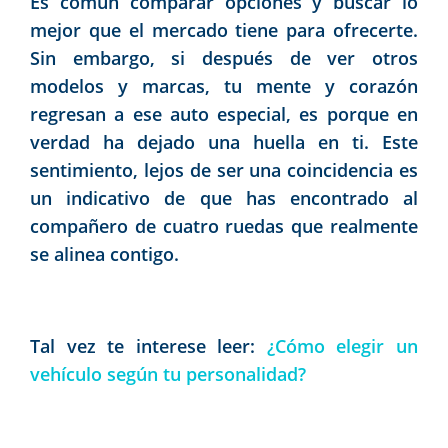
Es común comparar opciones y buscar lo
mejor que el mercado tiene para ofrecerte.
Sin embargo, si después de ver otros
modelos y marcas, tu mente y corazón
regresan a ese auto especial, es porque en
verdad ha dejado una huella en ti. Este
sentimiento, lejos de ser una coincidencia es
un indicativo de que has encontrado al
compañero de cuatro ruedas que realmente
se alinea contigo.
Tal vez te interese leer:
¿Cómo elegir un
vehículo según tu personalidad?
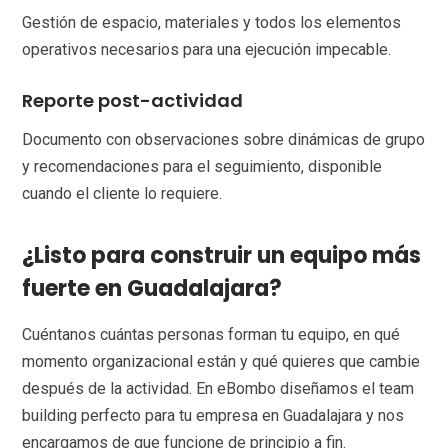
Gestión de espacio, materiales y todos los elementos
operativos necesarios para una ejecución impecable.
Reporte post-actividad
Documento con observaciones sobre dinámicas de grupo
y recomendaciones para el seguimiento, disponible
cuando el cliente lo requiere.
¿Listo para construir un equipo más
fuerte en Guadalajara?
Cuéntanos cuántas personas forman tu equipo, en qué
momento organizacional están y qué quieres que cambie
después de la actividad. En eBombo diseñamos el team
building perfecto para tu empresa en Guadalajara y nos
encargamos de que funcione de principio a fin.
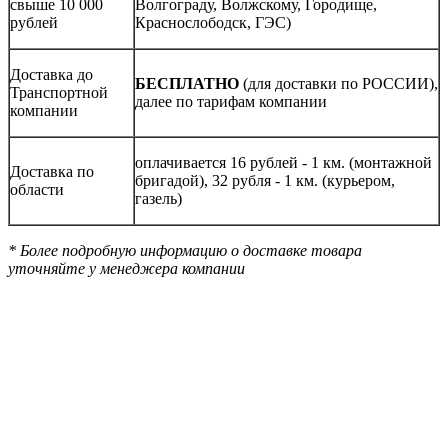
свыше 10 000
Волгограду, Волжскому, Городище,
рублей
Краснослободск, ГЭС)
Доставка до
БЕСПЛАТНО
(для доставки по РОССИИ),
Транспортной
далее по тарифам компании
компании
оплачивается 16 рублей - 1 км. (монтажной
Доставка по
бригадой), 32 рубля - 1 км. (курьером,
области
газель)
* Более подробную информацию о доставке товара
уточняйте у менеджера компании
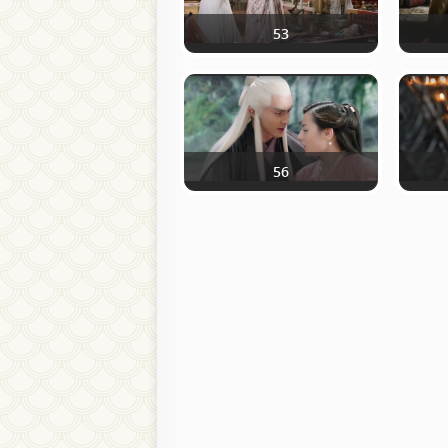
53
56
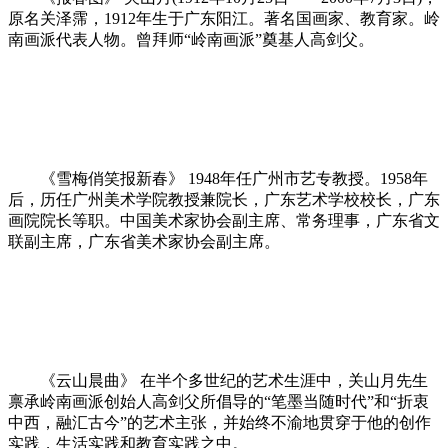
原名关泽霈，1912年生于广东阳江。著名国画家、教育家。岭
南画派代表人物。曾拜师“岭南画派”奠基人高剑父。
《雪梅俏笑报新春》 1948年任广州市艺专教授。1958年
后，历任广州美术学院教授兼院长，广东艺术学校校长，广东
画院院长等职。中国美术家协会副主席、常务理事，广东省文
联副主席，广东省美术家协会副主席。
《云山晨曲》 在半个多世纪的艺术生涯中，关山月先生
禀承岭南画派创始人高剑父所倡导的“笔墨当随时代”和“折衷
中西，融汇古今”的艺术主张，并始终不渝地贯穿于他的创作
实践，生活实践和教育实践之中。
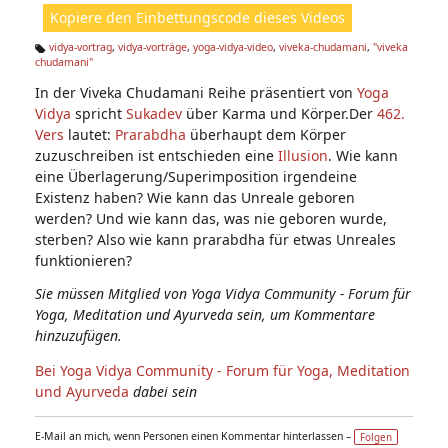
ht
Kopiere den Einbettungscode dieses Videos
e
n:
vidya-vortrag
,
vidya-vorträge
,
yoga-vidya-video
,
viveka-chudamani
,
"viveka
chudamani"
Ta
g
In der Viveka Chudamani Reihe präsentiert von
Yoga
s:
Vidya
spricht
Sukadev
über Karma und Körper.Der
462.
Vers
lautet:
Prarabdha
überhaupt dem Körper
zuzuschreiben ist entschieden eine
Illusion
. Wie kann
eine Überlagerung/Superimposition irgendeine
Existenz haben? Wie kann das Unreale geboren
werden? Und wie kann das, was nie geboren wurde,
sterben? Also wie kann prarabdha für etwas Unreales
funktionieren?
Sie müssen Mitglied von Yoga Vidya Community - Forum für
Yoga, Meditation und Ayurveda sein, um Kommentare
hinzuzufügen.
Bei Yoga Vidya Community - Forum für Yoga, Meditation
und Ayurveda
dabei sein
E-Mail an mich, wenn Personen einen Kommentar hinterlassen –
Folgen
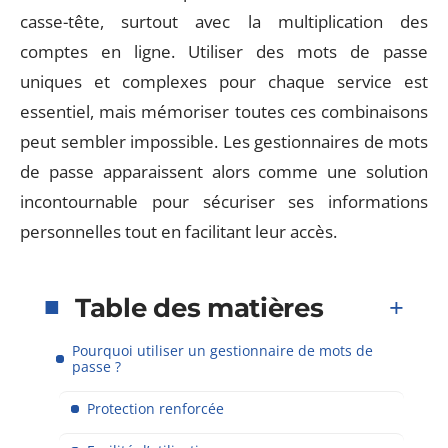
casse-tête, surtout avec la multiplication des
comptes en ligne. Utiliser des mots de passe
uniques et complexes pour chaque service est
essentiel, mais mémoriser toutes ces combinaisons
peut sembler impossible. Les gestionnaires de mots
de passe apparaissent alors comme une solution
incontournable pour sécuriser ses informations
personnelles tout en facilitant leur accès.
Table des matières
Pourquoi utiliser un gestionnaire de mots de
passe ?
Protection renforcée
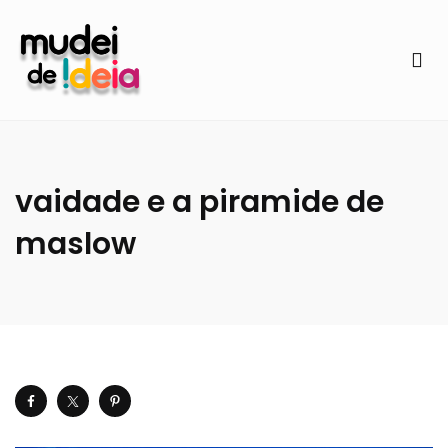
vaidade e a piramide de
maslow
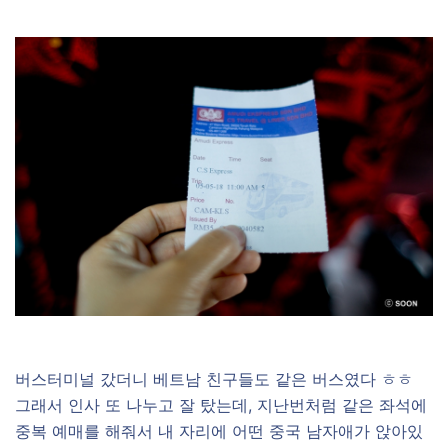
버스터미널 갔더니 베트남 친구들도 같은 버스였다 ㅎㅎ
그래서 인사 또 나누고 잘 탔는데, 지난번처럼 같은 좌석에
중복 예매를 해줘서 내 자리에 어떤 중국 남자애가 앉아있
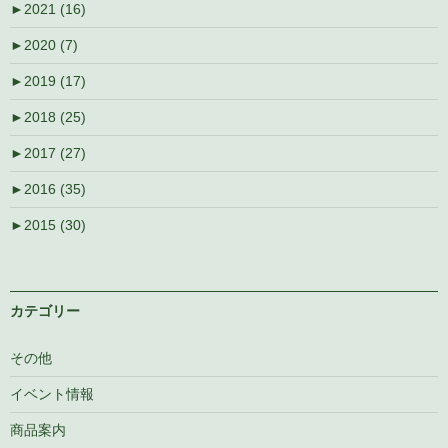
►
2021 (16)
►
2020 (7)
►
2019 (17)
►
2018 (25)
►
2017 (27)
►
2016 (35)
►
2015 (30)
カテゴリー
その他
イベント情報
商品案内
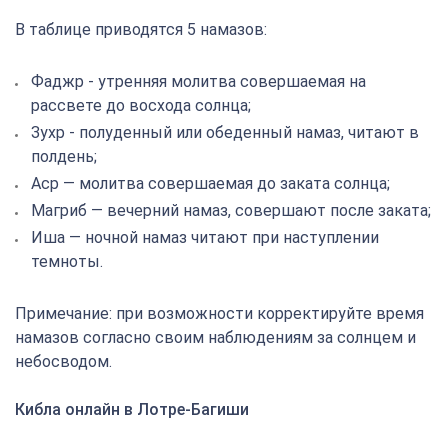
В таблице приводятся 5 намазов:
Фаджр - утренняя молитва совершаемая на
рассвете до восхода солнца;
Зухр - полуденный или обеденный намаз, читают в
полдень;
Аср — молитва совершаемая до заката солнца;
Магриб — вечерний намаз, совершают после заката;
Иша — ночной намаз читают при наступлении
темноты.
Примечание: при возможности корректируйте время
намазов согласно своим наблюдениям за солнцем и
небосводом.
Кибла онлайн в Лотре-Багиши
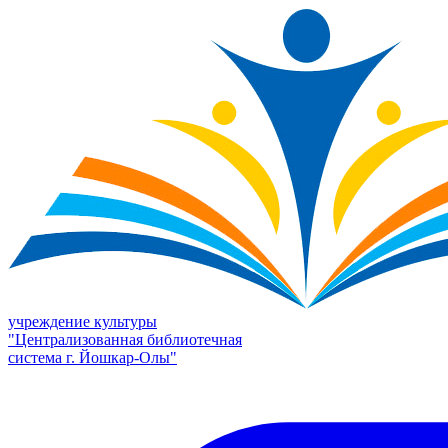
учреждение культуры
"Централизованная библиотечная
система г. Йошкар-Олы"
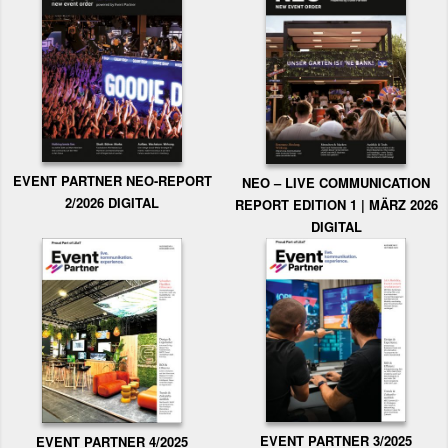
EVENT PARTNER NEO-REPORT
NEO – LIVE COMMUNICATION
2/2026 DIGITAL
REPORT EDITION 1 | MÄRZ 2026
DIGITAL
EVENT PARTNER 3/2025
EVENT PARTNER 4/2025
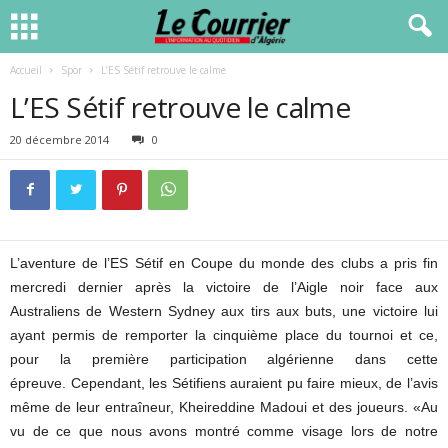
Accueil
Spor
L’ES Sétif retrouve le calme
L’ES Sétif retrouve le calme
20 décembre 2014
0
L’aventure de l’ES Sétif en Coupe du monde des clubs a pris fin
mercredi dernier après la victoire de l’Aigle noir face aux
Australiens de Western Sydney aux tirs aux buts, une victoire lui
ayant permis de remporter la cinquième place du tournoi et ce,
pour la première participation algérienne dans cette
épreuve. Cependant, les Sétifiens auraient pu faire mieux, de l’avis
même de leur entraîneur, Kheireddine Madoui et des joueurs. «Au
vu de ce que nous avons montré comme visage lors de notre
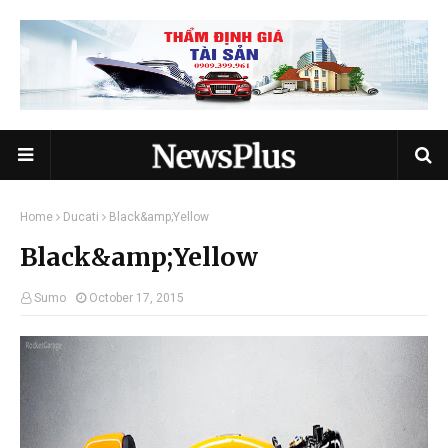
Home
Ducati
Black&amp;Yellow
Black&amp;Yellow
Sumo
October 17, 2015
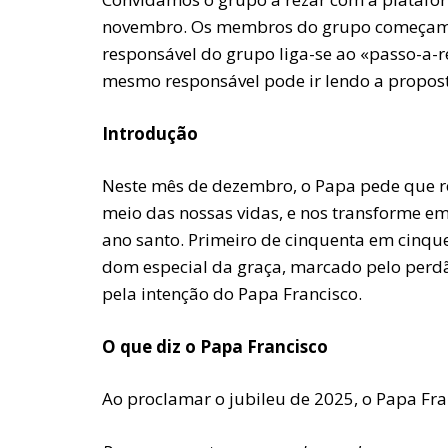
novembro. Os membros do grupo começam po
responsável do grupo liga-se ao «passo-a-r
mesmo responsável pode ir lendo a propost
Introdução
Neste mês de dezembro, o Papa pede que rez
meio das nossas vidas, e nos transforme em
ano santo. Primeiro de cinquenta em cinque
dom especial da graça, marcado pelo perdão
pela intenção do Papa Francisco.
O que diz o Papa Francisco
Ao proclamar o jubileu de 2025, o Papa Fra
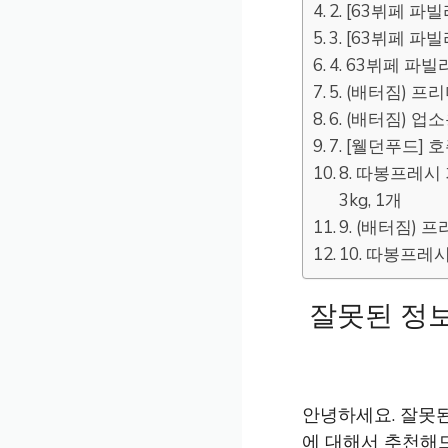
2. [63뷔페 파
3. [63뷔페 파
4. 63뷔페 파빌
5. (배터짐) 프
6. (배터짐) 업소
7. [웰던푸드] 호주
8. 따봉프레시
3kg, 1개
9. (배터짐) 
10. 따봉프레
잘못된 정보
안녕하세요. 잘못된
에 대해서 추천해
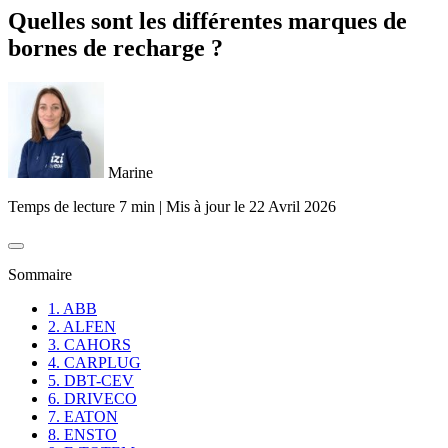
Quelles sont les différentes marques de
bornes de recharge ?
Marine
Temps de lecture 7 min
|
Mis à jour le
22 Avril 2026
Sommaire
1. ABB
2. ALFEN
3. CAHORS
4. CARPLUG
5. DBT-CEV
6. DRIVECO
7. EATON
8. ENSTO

Task goal: Hand back all the entries exactly, leaving out the pictures.

Result of the exercise:
Es común comparar opciones y buscar lo
mejor que el mercado tiene para ofrecerte.
Sin embargo, si después de ver otros
modelos y marcas, tu mente y corazón
regresan a ese auto especial, es porque en
verdad ha dejado una huella en ti. Este
sentimiento, lejos de ser una coincidencia es
un indicativo de que has encontrado al
compañero de cuatro ruedas que realmente
se alinea contigo.
Tal vez te interese leer:
¿Cómo elegir un
vehículo según tu personalidad?
Gestión de espacio, materiales y todos los elementos
operativos necesarios para una ejecución impecable.
Reporte post-actividad
Documento con observaciones sobre dinámicas de grupo
y recomendaciones para el seguimiento, disponible
cuando el cliente lo requiere.
¿Listo para construir un equipo más
fuerte en Guadalajara?
Cuéntanos cuántas personas forman tu equipo, en qué
momento organizacional están y qué quieres que cambie
después de la actividad. En eBombo diseñamos el team
building perfecto para tu empresa en Guadalajara y nos
encargamos de que funcione de principio a fin.
свыше 10 000
Волгограду, Волжскому, Городище,
рублей
Краснослободск, ГЭС)
Доставка до
БЕСПЛАТНО
(для доставки по РОССИИ),
Транспортной
далее по тарифам компании
компании
оплачивается 16 рублей - 1 км. (монтажной
Доставка по
бригадой), 32 рубля - 1 км. (курьером,
области
газель)
* Более подробную информацию о доставке товара
уточняйте у менеджера компании
53
56
原名关泽霈，1912年生于广东阳江。著名国画家、教育家。岭
南画派代表人物。曾拜师“岭南画派”奠基人高剑父。
《雪梅俏笑报新春》 1948年任广州市艺专教授。1958年
后，历任广州美术学院教授兼院长，广东艺术学校校长，广东
画院院长等职。中国美术家协会副主席、常务理事，广东省文
联副主席，广东省美术家协会副主席。
《云山晨曲》 在半个多世纪的艺术生涯中，关山月先生
禀承岭南画派创始人高剑父所倡导的“笔墨当随时代”和“折衷
中西，融汇古今”的艺术主张，并始终不渝地贯穿于他的创作
实践，生活实践和教育实践之中。
ht
Kopiere den Einbettungscode dieses Videos
e
n:
vidya-vortrag
,
vidya-vorträge
,
yoga-vidya-video
,
viveka-chudamani
,
"viveka
chudamani"
Ta
g
In der Viveka Chudamani Reihe präsentiert von
Yoga
s:
Vidya
spricht
Sukadev
über Karma und Körper.Der
462.
Vers
lautet:
Prarabdha
überhaupt dem Körper
zuzuschreiben ist entschieden eine
Illusion
. Wie kann
eine Überlagerung/Superimposition irgendeine
Existenz haben? Wie kann das Unreale geboren
werden? Und wie kann das, was nie geboren wurde,
sterben? Also wie kann prarabdha für etwas Unreales
funktionieren?
Sie müssen Mitglied von Yoga Vidya Community - Forum für
Yoga, Meditation und Ayurveda sein, um Kommentare
hinzuzufügen.
Bei Yoga Vidya Community - Forum für Yoga, Meditation
und Ayurveda
dabei sein
E-Mail an mich, wenn Personen einen Kommentar hinterlassen –
Folgen
casse-tête, surtout avec la multiplication des
comptes en ligne. Utiliser des mots de passe
uniques et complexes pour chaque service est
essentiel, mais mémoriser toutes ces combinaisons
peut sembler impossible. Les gestionnaires de mots
de passe apparaissent alors comme une solution
incontournable pour sécuriser ses informations
personnelles tout en facilitant leur accès.
Table des matières
Pourquoi utiliser un gestionnaire de mots de
passe ?
Protection renforcée
vaidade e a piramide de
maslow
버스터미널 갔더니 베트남 친구들도 같은 버스였다 ㅎㅎ
그래서 인사 또 나누고 잘 탔는데, 지난번처럼 같은 좌석에
중복 예매를 해줘서 내 자리에 어떤 중국 남자애가 앉아있
►
2021 (16)
►
2020 (7)
►
2019 (17)
►
2018 (25)
►
2017 (27)
►
2016 (35)
►
2015 (30)
カテゴリー
その他
イベント情報
商品案内
В таблице приводятся 5 намазов:
Фаджр - утренняя молитва совершаемая на
рассвете до восхода солнца;
Зухр - полуденный или обеденный намаз, читают в
полдень;
Аср — молитва совершаемая до заката солнца;
Магриб — вечерний намаз, совершают после заката;
Иша — ночной намаз читают при наступлении
темноты.
Примечание: при возможности корректируйте время
намазов согласно своим наблюдениям за солнцем и
небосводом.
Кибла онлайн в Лотре-Багиши
учреждение культуры
"Централизованная библиотечная
система г. Йошкар-Олы"
EVENT PARTNER NEO-REPORT
NEO – LIVE COMMUNICATION
2/2026 DIGITAL
REPORT EDITION 1 | MÄRZ 2026
DIGITAL
EVENT PARTNER 3/2025
EVENT PARTNER 4/2025
Accueil
Spor
L’ES Sétif retrouve le calme
L’ES Sétif retrouve le calme
20 décembre 2014
0
L’aventure de l’ES Sétif en Coupe du monde des clubs a pris fin
mercredi dernier après la victoire de l’Aigle noir face aux
Australiens de Western Sydney aux tirs aux buts, une victoire lui
ayant permis de remporter la cinquième place du tournoi et ce,
pour la première participation algérienne dans cette
épreuve. Cependant, les Sétifiens auraient pu faire mieux, de l’avis
même de leur entraîneur, Kheireddine Madoui et des joueurs. «Au
vu de ce que nous avons montré comme visage lors de notre
Home
Ducati
Black&amp;Yellow
Black&amp;Yellow
Sumo
October 17, 2015
novembro. Os membros do grupo começam po
responsável do grupo liga-se ao «passo-a-r
mesmo responsável pode ir lendo a propost
Introdução
Neste mês de dezembro, o Papa pede que rez
meio das nossas vidas, e nos transforme em
ano santo. Primeiro de cinquenta em cinque
dom especial da graça, marcado pelo perdão
pela intenção do Papa Francisco.
O que diz o Papa Francisco
Ao proclamar o jubileu de 2025, o Papa Fra
2. [63뷔페 파
3. [63뷔페 파
4. 63뷔페 파빌
5. (배터짐) 프
6. (배터짐) 업소
7. [웰던푸드] 호주
8. 따봉프레시
3kg, 1개
9. (배터짐) 
10. 따봉프레
잘못된 정보
안녕하세요. 잘못된
에 대해서 추천해
Quelles sont les différentes marques de
bornes de recharge ?
Marine
Temps de lecture 7 min
|
Mis à jour le
22 Avril 2026
Sommaire
1. ABB
2. ALFEN
3. CAHORS
4. CARPLUG
5. DBT-CEV
6. DRIVECO
7. EATON
8. ENSTO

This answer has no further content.